Material shown:
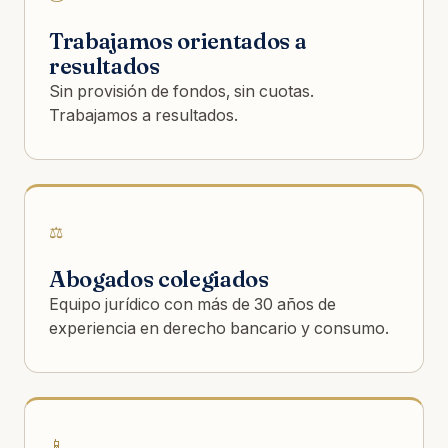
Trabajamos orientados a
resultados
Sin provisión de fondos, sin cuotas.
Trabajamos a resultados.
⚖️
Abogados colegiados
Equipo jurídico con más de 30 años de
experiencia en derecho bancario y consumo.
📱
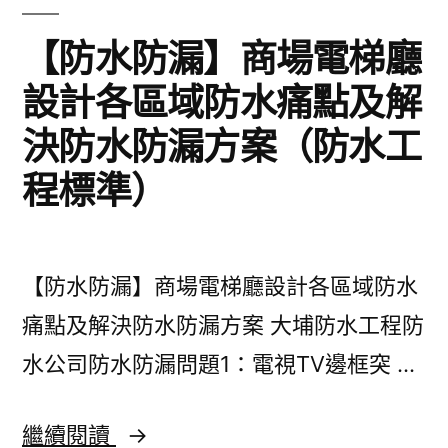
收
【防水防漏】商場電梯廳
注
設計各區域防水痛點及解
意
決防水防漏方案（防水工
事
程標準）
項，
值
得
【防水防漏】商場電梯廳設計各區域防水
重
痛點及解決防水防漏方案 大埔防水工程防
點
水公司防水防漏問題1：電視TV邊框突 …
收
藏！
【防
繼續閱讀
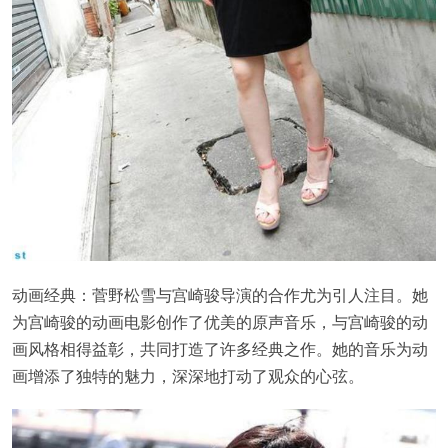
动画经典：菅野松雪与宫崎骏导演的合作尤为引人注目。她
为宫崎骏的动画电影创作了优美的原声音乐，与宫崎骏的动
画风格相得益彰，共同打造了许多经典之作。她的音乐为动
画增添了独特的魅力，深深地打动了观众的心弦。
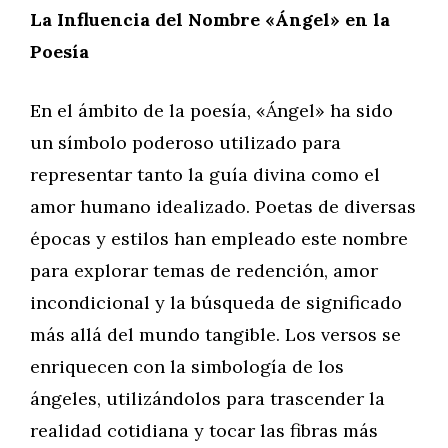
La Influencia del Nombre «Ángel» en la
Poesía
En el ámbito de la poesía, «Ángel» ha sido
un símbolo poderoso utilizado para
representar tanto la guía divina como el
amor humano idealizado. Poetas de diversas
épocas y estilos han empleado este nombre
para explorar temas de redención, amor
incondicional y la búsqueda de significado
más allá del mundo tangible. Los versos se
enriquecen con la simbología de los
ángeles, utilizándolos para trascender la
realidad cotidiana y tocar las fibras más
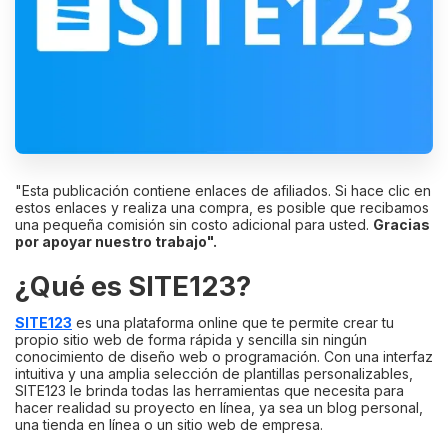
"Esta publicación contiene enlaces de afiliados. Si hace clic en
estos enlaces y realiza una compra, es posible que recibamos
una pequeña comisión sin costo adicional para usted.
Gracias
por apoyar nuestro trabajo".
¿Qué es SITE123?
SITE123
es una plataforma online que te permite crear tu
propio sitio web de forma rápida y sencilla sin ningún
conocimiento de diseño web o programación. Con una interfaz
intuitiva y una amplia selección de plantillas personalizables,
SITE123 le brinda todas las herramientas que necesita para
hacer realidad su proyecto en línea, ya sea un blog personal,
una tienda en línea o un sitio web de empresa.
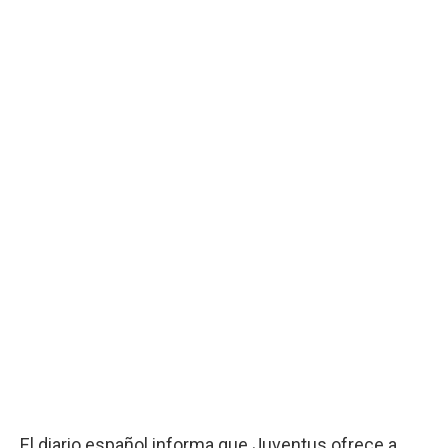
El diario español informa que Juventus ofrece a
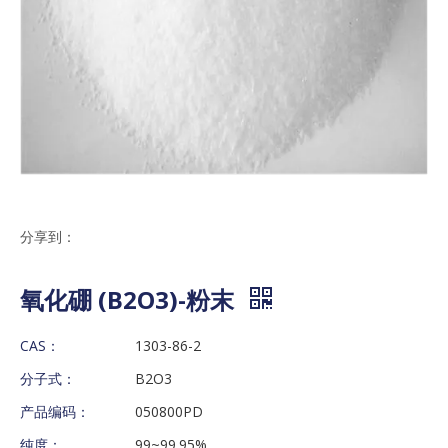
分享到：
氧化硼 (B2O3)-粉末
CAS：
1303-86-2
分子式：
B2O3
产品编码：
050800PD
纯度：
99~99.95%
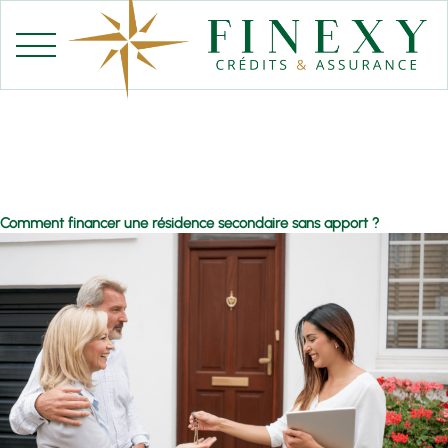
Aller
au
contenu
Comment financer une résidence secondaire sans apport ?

---

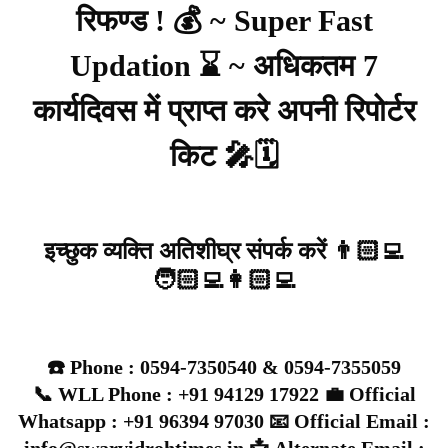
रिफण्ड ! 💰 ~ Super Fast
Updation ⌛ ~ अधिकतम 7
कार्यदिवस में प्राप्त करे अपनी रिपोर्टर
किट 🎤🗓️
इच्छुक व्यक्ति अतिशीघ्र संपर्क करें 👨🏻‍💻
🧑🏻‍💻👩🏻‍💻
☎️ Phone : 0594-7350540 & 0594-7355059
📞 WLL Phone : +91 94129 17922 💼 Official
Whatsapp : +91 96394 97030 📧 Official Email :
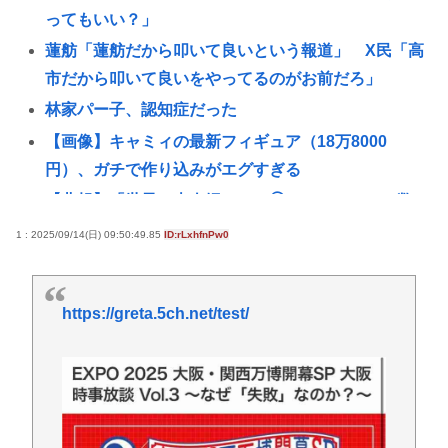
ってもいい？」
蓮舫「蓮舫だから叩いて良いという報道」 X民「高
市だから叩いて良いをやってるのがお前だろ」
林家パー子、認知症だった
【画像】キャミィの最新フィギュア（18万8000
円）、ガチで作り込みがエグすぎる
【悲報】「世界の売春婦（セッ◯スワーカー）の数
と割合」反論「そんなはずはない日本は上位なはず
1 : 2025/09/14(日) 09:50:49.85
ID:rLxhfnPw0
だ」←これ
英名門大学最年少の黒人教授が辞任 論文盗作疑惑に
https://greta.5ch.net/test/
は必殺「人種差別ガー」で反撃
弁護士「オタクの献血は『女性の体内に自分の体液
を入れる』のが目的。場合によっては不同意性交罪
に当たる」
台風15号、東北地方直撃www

...

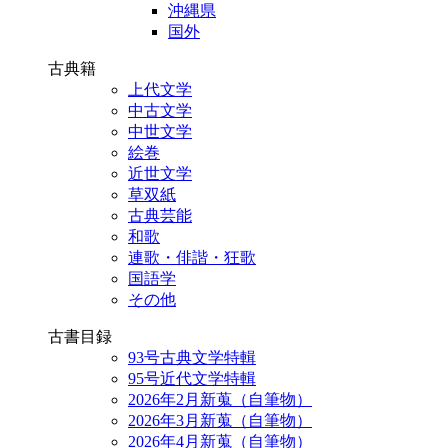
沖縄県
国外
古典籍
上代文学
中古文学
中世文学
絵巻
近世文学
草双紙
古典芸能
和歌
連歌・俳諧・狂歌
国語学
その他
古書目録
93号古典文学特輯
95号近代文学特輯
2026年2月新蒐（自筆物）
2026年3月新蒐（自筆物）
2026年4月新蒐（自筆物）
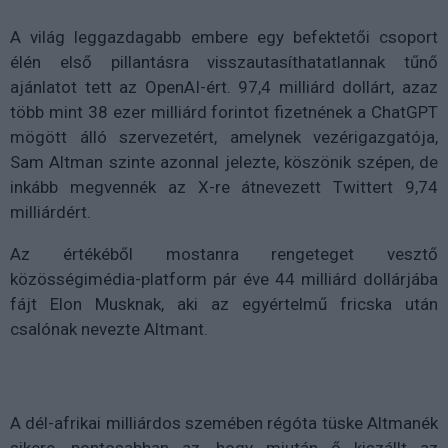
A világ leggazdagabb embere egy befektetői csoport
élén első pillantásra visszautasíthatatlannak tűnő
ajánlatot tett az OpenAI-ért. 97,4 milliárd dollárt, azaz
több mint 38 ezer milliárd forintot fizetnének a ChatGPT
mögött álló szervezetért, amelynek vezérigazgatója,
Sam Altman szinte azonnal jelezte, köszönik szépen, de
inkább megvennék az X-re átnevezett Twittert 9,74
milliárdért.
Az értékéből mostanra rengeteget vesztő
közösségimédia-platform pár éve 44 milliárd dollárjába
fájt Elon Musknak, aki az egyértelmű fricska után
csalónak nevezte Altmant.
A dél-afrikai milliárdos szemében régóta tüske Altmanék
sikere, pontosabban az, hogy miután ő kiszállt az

Exercise objective:
Nothing but the lines above, starting at the line that contains "Trabajamos orientados a" and ending at the line that contains "Comment financer une", should be given again, exactly and without the pictures.

Answer box:
Trabajamos orientados a
resultados
Sin provisión de fondos, sin cuotas.
Trabajamos a resultados.
⚖️
Abogados colegiados
Equipo jurídico con más de 30 años de
experiencia en derecho bancario y consumo.
📱
收
【防水防漏】商場電梯廳
注
設計各區域防水痛點及解
意
決防水防漏方案（防水工
事
程標準）
項，
值
得
【防水防漏】商場電梯廳設計各區域防水
重
痛點及解決防水防漏方案 大埔防水工程防
點
水公司防水防漏問題1：電視TV邊框突 …
收
藏！
【防
繼續閱讀
动画经典：菅野松雪与宫崎骏导演的合作尤为引人注目。她
为宫崎骏的动画电影创作了优美的原声音乐，与宫崎骏的动
画风格相得益彰，共同打造了许多经典之作。她的音乐为动
画增添了独特的魅力，深深地打动了观众的心弦。
La Influencia del Nombre «Ángel» en la
Poesía
En el ámbito de la poesía, «Ángel» ha sido
un símbolo poderoso utilizado para
representar tanto la guía divina como el
amor humano idealizado. Poetas de diversas
épocas y estilos han empleado este nombre
para explorar temas de redención, amor
incondicional y la búsqueda de significado
más allá del mundo tangible. Los versos se
enriquecen con la simbología de los
ángeles, utilizándolos para trascender la
realidad cotidiana y tocar las fibras más
"Esta publicación contiene enlaces de afiliados. Si hace clic en
estos enlaces y realiza una compra, es posible que recibamos
una pequeña comisión sin costo adicional para usted.
Gracias
por apoyar nuestro trabajo".
¿Qué es SITE123?
SITE123
es una plataforma online que te permite crear tu
propio sitio web de forma rápida y sencilla sin ningún
conocimiento de diseño web o programación. Con una interfaz
intuitiva y una amplia selección de plantillas personalizables,
SITE123 le brinda todas las herramientas que necesita para
hacer realidad su proyecto en línea, ya sea un blog personal,
una tienda en línea o un sitio web de empresa.
El diario español informa que Juventus ofrece a
分享到：
氧化硼 (B2O3)-粉末
CAS：
1303-86-2
分子式：
B2O3
产品编码：
050800PD
纯度：
99~99.95%
Aller
au
contenu
Comment financer une résidence secondaire sans apport ?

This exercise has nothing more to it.